De man kwam zwaaiend met de foto achter hem aan.

‘Ja, inderdaad. Dank u.’ Hij stak zijn hand ernaar uit en zag dat de man de foto bekeek.

Hij glimlachte naar Bill. ‘Zij erg mooi. Ik ken haar.’

Bill hapte naar adem. ‘U kent haar?’

‘Ja. Zij is Lidia. Goede klant. Zij woont daar.’ De man wees naar de straat waar Bill net vandaan kwam. ‘Maar ik niet zie haar nu. Misschien zij weg.’

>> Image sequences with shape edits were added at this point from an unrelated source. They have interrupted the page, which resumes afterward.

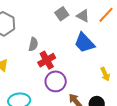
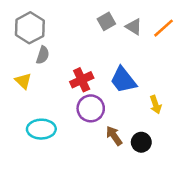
blue trapezoid: (84, 43) -> (123, 80), moved
gray semicircle: (33, 44) -> (43, 55), moved

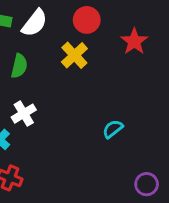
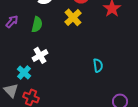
cyan semicircle: (113, 129) -> (98, 65), turned 120

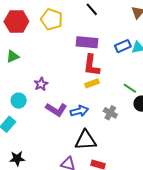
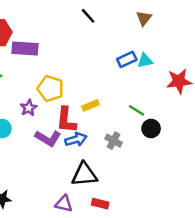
yellow pentagon: (52, 19) -> (50, 89), moved
purple rectangle: (87, 42) -> (25, 48), moved
red L-shape: (91, 65) -> (66, 120), moved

Bill probeerde rustig te blijven en langzaam te praten, opdat de man hem zou begrijpen. ‘Kunt u erachter komen waar ze heen is gegaan?’

‘Ja, gemakkelijk. Mijn nicht veel jaren haar vriendin. Ik vraag haar.’

‘Alstublieft. Zo snel mogelijk. Het is heel belangrijk dat ik haar vind.’

‘Waarom?’ De man fronste. ‘Zij in problemen? Wil niet problemen.’

‘Nee, daar is geen sprake van.’ Bill wist dat het zinloos was hem het hele verhaal uit te leggen, dus zei hij: ‘Zeg maar tegen uw nicht dat Harry op zoek is naar Lidia. Dan begrijpt ze het wel.’

De man dacht even na. ‘Oké, maar ik moet naar nicht en tijd maken om te vinden.’

Bill haalde een bankbiljet uit zijn zak en gaf het de man. ‘Ik kom morgen terug. Als u dan goed nieuws voor me hebt, betaal ik u nog meer.’

De man glimlachte. ‘Oké, meneer. Ik doe mijn best.’

‘Dank u.’

Bill liep weg en durfde nauwelijks te hopen dat de toevallige ontmoeting tot het resultaat zou leiden dat hij zo hard nodig had.